#leescratchperry

legeneralmidi@diaspora.psyco.fr

Lee ‘Scratch’ Perry, visionary master of reggae, dies aged 85

Producer and performer who worked with #BobMarley and pioneered both #dub and roots #reggae styles dies in hospital in #Jamaica

Perry was born Rainford Hugh Perry in the Hanover parish of north-west Jamaica in 1936, and left school when he was young: “There was nothing to do except field work, so I started playing dominoes and learned to read the minds of others,” he said. He was hired by Clement #Coxsone Dodd, head of reggae studio and label #StudioOne, as an assistant, then as a talent scout, DJ, store manager and eventually a recording artist. He earned his “Scratch” nickname from an early recording, The Chicken Scratch, in 1965.
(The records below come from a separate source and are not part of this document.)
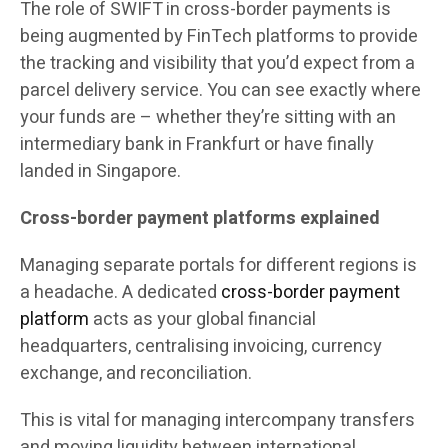
The role of SWIFT in cross-border payments is
being augmented by FinTech platforms to provide
the tracking and visibility that you’d expect from a
parcel delivery service. You can see exactly where
your funds are – whether they’re sitting with an
intermediary bank in Frankfurt or have finally
landed in Singapore.
Cross-border payment platforms explained
Managing separate portals for different regions is
a headache. A dedicated
cross-border payment
platform
acts as your global financial
headquarters, centralising invoicing, currency
exchange, and reconciliation.
This is vital for managing intercompany transfers
and moving liquidity between international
In the first of the many spats that dotted his career, Perry split with Dodd and began working with the producer and label head Joe Gibbs, who in turn was cast aside by #Perry. He became increasingly independent, forming his own backing band the Upsetters, with a string of early releases fixated on spaghetti westerns: Return of Django, Clint Eastwood, The Good, the Bad and the Upsetters, and more.

In 1973, he built his own studio, the renowned Black Ark. He experimented with drum machines and the potential of studio equipment. As well as firing guns, breaking glass and sampling animal noises, he also blew marijuana smoke on to master tapes to supposedly enhance the recordings. He pioneered the technique of dub versions of reggae tracks, with the bass emphasised, vocals sometimes removed, and reverb added to create an eerie, echoing sonic space. “I see the studio must be like a living thing, a life itself,” he said. “The machine must be live and intelligent. Then I put my mind into the machine and the machine perform reality.”